Bar.foo # NoMethodError: undefined method ‘foo’ for Bar:Class

class Baz
  extend Foo
end

Baz.foo # heyyyyoooo!
Baz.new.foo # NoMethodError: undefined method ‘foo’ for #<Baz:0x1e708>

As you can see, include makes the foo method available to an instance of a class and extend makes the foo method available to the class itself.

Include Example

If you want to see more examples of using include to share methods among models, you can read my article on how I added simple permissions to an app. The permissions module in that article is then included in a few models thus sharing the methods in it. That is all I’ll say here, so if you want to see more check out that article.

Extend Example

I’ve also got a simple example of using extend that I’ve plucked from the Twitter gem. Basically, Twitter supports two methods for authentication—httpauth and oauth. In order to share the maximum amount of code when using these two different authentication methods, I use a lot of delegation. Basically, the Twitter::Base class takes an instance of a “client”. A client is an instance of either Twitter::HTTPAuth or Twitter::OAuth.

Anytime a request is made from the Twitter::Base object, either get or post is called on the client. The Twitter::HTTPAuth client defines the get and post methods, but the Twitter::OAuth client does not. Twitter::OAuth is just a thin wrapper around the OAuth gem and the OAuth gem actually provides get and post methods on the access token, which automatically handles passing the OAuth information around with each request.

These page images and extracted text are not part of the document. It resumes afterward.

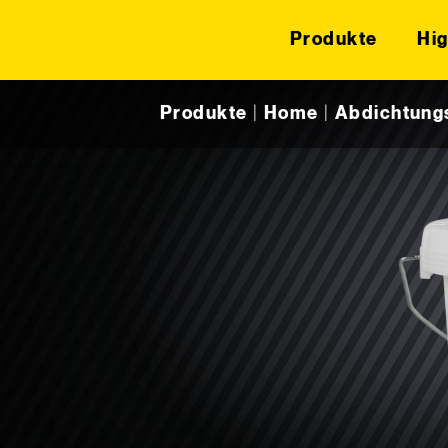
Produkte
Hig
Skip to content
Produkte
|
Home
|
Abdichtung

The implementation looks something like this (full file on github):

module Twitter
  class OAuth
    extend Forwardable
    def_delegators :access_token, :get, :post

    # a bunch of code removed for clarity
  end
end

Rather than define get and post, I simply delegate the get and post instance methods to the access token, which already has them defined. I do that by extending the Forwardable module onto the Twitter::OAuth class and then using the def_delegators class method that it provides. This may not be the most clear example, but it was the first that came to mind so I hope it is understandable.

A Common Idiom

Even though include is for adding instance methods, a common idiom you’ll see in Ruby is to use include to append both class and instance methods. The reason for this is that include has a self.included hook you can use to modify the class that is including a module and, to my knowledge, extend does not have a hook. It’s highly debatable, but often used so I figured I would mention it. Let’s look at an example.

module Foo
  def self.included(base)
    base.extend(ClassMethods)
  end

  module ClassMethods
    def bar
      puts 'class method'
    end
  end

  def foo
    puts 'instance method'
  end
end

class Baz
  include Foo
end

Baz.bar # class method
Baz.new.foo # instance method
Baz.foo # NoMethodError: undefined method ‘foo’ for Baz:Class
Baz.new.bar # NoMethodError: undefined method ‘bar’ for #<Baz:0x1e3d4>

There are a ton of projects that use this idiom, including Rails, DataMapper, HTTParty, and HappyMapper. For example, when you use HTTParty, you do something like this.

class FetchyMcfetcherson
  include HTTParty
end

FetchyMcfetcherson.get('http://foobar.com')

When you add the include to your class, HTTParty appends class methods, such as get, post, put, delete, base_uri, default_options and format. I think this idiom is what causes a lot of confusion in the include verse extend understanding. Because you are using include it seems like the HTTParty methods would be added to an instance of the FetchyMcfetcherson class, but they are actually added to the class itself.

Conclusion

Hope this helps those struggling with include verse extend. Use include for instance methods and extend for class methods. Also, it is sometimes ok to use include to add both instance and class methods. Both are really handy and allow for a great amount of code reuse. They also allow you to avoid deep inheritance, and instead just modularize code and include it where needed, which is much more the ruby way.